Trois tentatives d'effacement. Une chapelle qui résiste. En 1307, Philippe le Bel. En 1794, les armées révolutionnaires. En 2025, les habitants de Clisson la font renaître.
À Clisson, près de Nantes, un édifice roman de la fin du XIIe siècle vient de décrocher 50 000 euros de budget participatif pour ses premiers travaux de sauvegarde. Les habitants ont voté. La chapelle des Templiers va rouvrir.
Ce qu'ils ignorent peut-être : ce bâtiment a déjà survécu à deux destructions organisées.
Le dossier de 1307
Dans la nuit du 13 octobre 1307, Philippe le Bel fait arrêter simultanément tous les Templiers de France. La commanderie de Clisson est saisie. Ses biens sont inventoriés, ses frères emprisonnés, interrogés, soumis à la torture. Le procès durera sept ans. En 1314, l'Ordre est dissous par bulle pontificale. Les commanderies sont transférées aux Hospitaliers.

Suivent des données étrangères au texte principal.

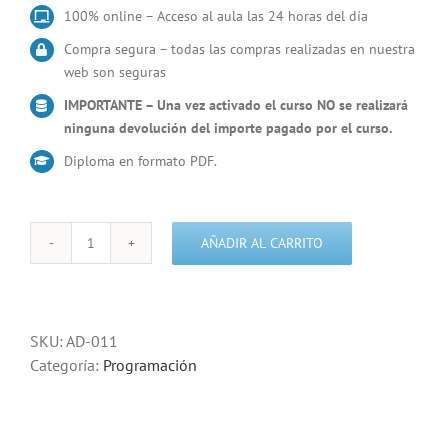
100% online – Acceso al aula las 24 horas del día
Compra segura – todas las compras realizadas en nuestra
web son seguras
IMPORTANTE – Una vez activado el curso NO se realizará
ninguna devolución del importe pagado por el curso.
Diploma en formato PDF.
AÑADIR AL CARRITO
Curso
Iniciación
a
la
SKU:
AD-011
programación
Categoría:
Programación
en
Python
cantidad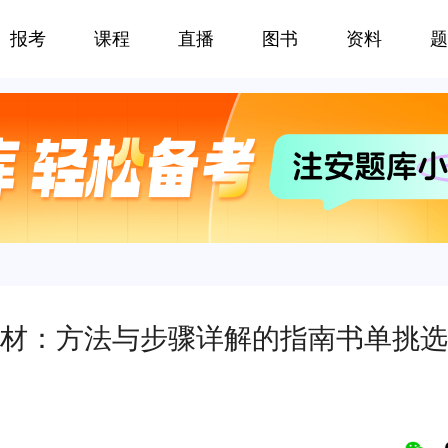
报考
课程
直播
图书
资料
题
材：方法与步骤详解的指南书单挑选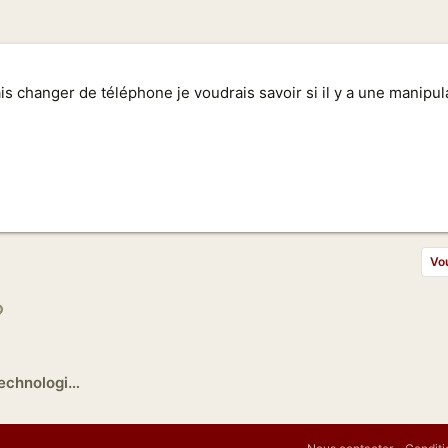
is changer de téléphone je voudrais savoir si il y a une manipul
Vou
p
l
Lien
Informatique et Nouvelles technologies en Chine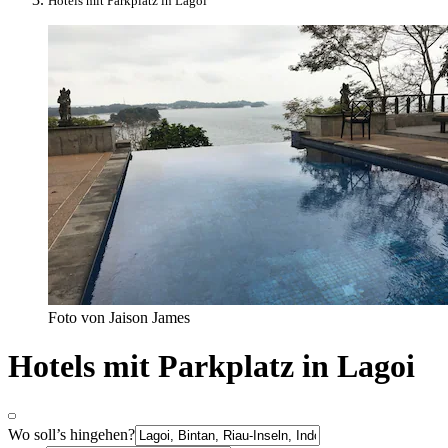
Hotels mit Parkplatz in Lagoi
Foto von Jaison James
Hotels mit Parkplatz in Lagoi
Wo soll’s hingehen?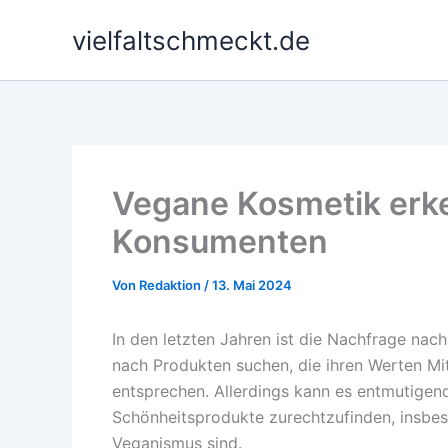
Zum
vielfaltschmeckt.de
Inhalt
springen
Vegane Kosmetik erke
Konsumenten
Von
Redaktion
/
13. Mai 2024
In den letzten Jahren ist die Nachfrage nac
nach Produkten suchen, die ihren Werten Mi
entsprechen. Allerdings kann es entmutigend 
Schönheitsprodukte zurechtzufinden, insbeso
Veganismus sind.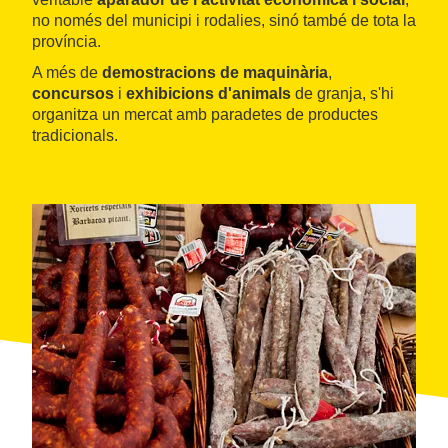
no només del municipi i rodalies, sinó també de tota la
província.
A més de
demostracions de maquinària
,
concursos
i
exhibicions d'animals
de granja, s'hi
organitza un mercat amb paradetes de productes
tradicionals.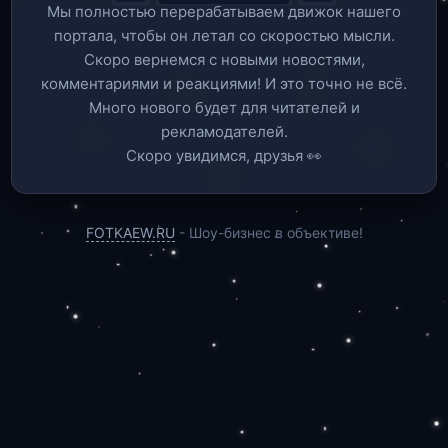
Мы полностью перерабатываем движок нашего
портала, чтобы он летал со скоростью мысли.
Скоро вернемся c новыми новостями,
комментариями и реакциями! И это точно не всё.
Много нового будет для читателей и
рекламодателей.
Скоро увидимся, друзья 👀
FOTKAEW.RU
- Шоу-бизнес в объективе!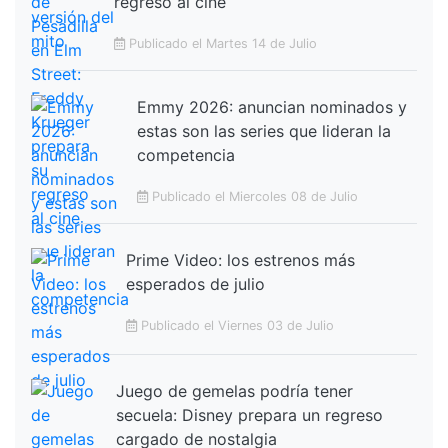
regreso al cine
Publicado el Martes 14 de Julio
Emmy 2026: anuncian nominados y
estas son las series que lideran la
competencia
Publicado el Miercoles 08 de Julio
Prime Video: los estrenos más
esperados de julio
Publicado el Viernes 03 de Julio
Juego de gemelas podría tener
secuela: Disney prepara un regreso
cargado de nostalgia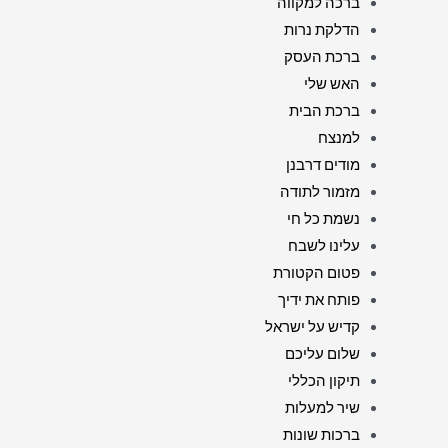
ברכה למקווה
הדלקת נרות
ברכת העסק
האש שלי
ברכת הבית
למנצח
מודים דרבנן
מזמור לתודה
נשמת כל חי
עלינו לשבח
פטום הקטורת
פותח את ידיך
קדיש על ישראל
שלום עליכם
תיקון הכללי
שיר למעלות
ברכות שונות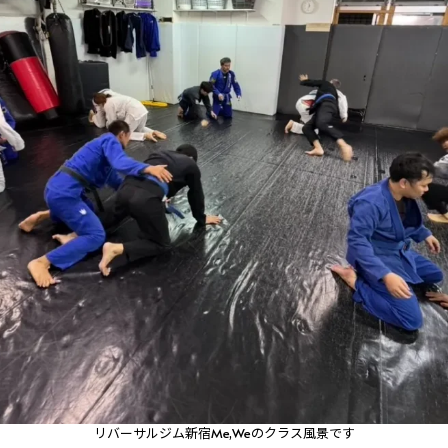
リバーサルジム新宿Me,Weのクラス風景です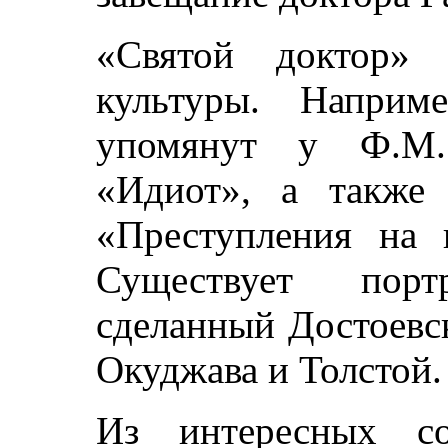
«Святой доктор» 
культуры. Наприм
упомянут у Ф.М.
«Идиот», а также 
«Преступления на 
Существует порт
сделанный Достоевс
Окуджава и Толстой.
Из интересных с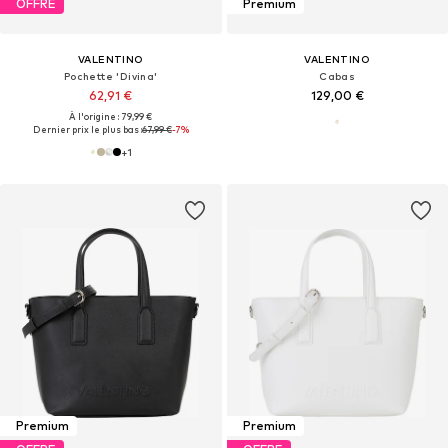
OFFRE
Premium
VALENTINO
VALENTINO
Pochette 'Divina'
Cabas
62,91 €
129,00 €
À l'origine : 79,99 €
Dernier prix le plus bas :
67,99 €
-7%
+
1
Premium
Premium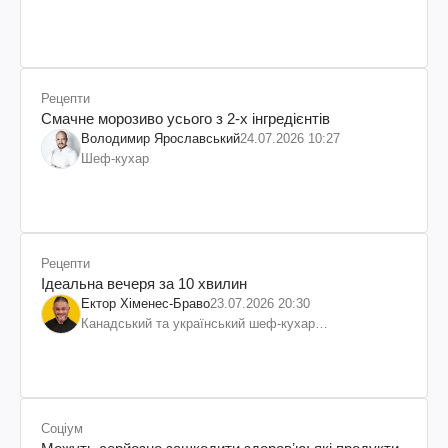
Рецепти
Смачне морозиво усього з 2-х інгредієнтів
Володимир Ярославський
24.07.2026 10:27
Шеф-кухар
Рецепти
Ідеальна вечеря за 10 хвилин
Ектор Хіменес-Браво
23.07.2026 20:30
Канадський та український шеф-кухар
колумбійського походження, бізнесмен, телеведучий
Соціум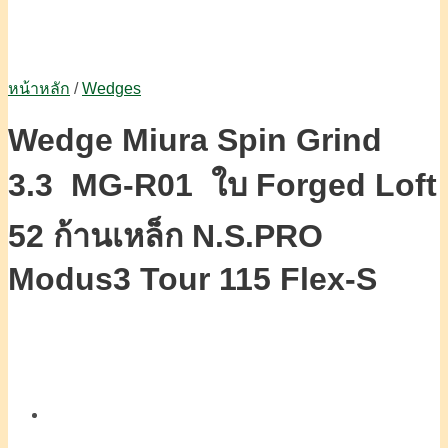
หน้าหลัก
/
Wedges
Wedge Miura Spin Grind
3.3 MG-R01 ใบ Forged Loft
52 ก้านเหล็ก N.S.PRO
Modus3 Tour 115 Flex-S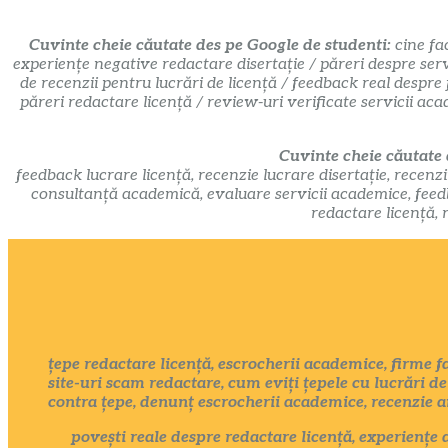
Cuvinte cheie căutate des pe Google de studenti:
cine fa
experiențe negative redactare disertație / păreri despre serv
de recenzii pentru lucrări de licență / feedback real despre
păreri redactare licență / review-uri verificate servicii ac
Cuvinte cheie căutate
feedback lucrare licență, recenzie lucrare disertație, recenzi
consultanță academică, evaluare servicii academice, feedbac
redactare licență, 
țepe redactare licență, escrocherii academice, firme fal
site-uri scam redactare, cum eviți țepele cu lucrări de 
contra țepe, denunț escrocherii academice, recenzie
povești reale despre redactare licență, experiențe a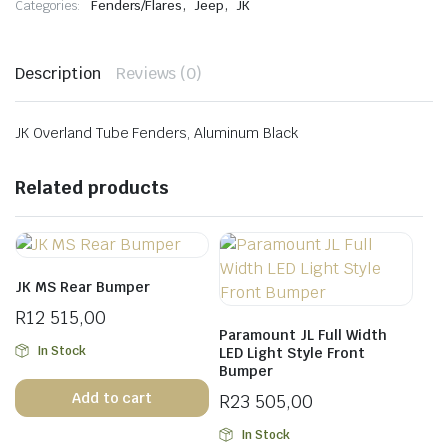
,
,
Categories:
Fenders/Flares
Jeep
JK
Description
Reviews (0)
JK Overland Tube Fenders, Aluminum Black
Related products
JK MS Rear Bumper
R
12 515,00
Paramount JL Full Width
In Stock
LED Light Style Front
Bumper
Add to cart
R
23 505,00
In Stock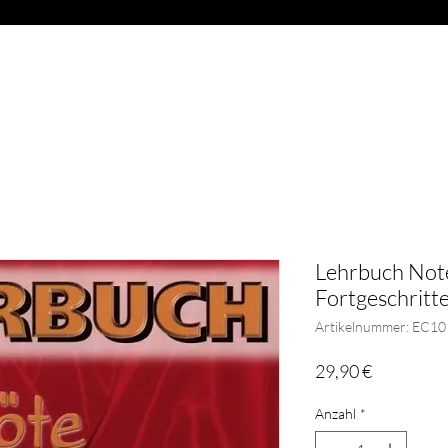
OAD
ABVERKAUF
BLÄSER
GESCHENKARTIKEL
G
Lehrbuch Note
Fortgeschritt
Artikelnummer: EC10
Preis
29,90 €
Anzahl
*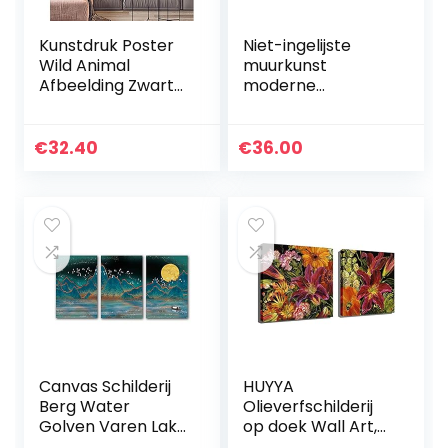
Kunstdruk Poster
Niet-ingelijste
Wild Animal
muurkunst
Afbeelding Zwart-
moderne
Wit Leeuw Poster
woondecoratie
Canvas Schilderij
schilderijen
Print Moderne
abstracte
€
32.40
€
36.00
Home Woonkamer
kerstman foto’s, 5
Decor…
panelen,
1,30cmx72cmx2p…
Canvas Schilderij
HUYYA
Berg Water
Olieverfschilderij
Golven Varen Lake
op doek Wall Art,
Night Landschap
Modern Flowers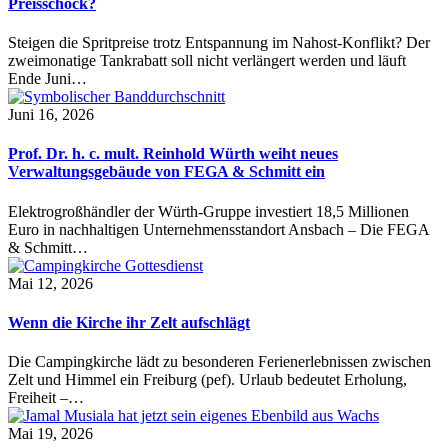
Preisschock?
Steigen die Spritpreise trotz Entspannung im Nahost-Konflikt? Der
zweimonatige Tankrabatt soll nicht verlängert werden und läuft
Ende Juni…
Juni 16, 2026
Prof. Dr. h. c. mult. Reinhold Würth weiht neues
Verwaltungsgebäude von FEGA & Schmitt ein
Elektrogroßhändler der Würth-Gruppe investiert 18,5 Millionen
Euro in nachhaltigen Unternehmensstandort Ansbach – Die FEGA
& Schmitt…
Mai 12, 2026
Wenn die Kirche ihr Zelt aufschlägt
Die Campingkirche lädt zu besonderen Ferienerlebnissen zwischen
Zelt und Himmel ein Freiburg (pef). Urlaub bedeutet Erholung,
Freiheit –…
Mai 19, 2026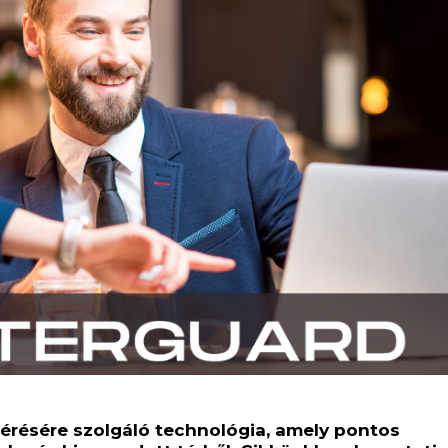
érésére szolgáló technológia, amely pontos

La chapelle survit. Elle est trop modeste pour intéresser les spoliateurs. C'est sa petitesse qui la sauve.
Le dossier de 1794
Pendant les guerres de Vendée, les armées révolutionnaires détruisent le site de la commanderie. La chapelle est à nouveau épargnée. Elle traverse la Révolution comme elle avait traversé le procès : par l'insignifiance apparente.
Ce que les archives disent
Les procès-verbaux des interrogatoires templiers de 1307 à 1314 sont conservés. Ils mentionnent les commanderies de l'Ouest, leurs frères, leurs aveux sous torture. La commanderie de Clisson y figure dans les registres de saisie royaux. Ce n'est pas une légende. C'est un dossier judiciaire.
2025 — La troisième vie
Une association s'est constituée : La chapelle des Templiers au cœur de notre quartier. Un diagnostic évalue la remise en état complète à 400 000 euros. La maire de Clisson, Laurence Luneau, envisage un plan pluriannuel. Les Clissonnais ont décidé que cette chapelle ne disparaîtrait pas.
Philippe le Bel n'a pas réussi à effacer l'Ordre. Les révolutionnaires n'ont pas réussi à effacer la chapelle. Il aura fallu l'abandon et la végétation pour presque y parvenir.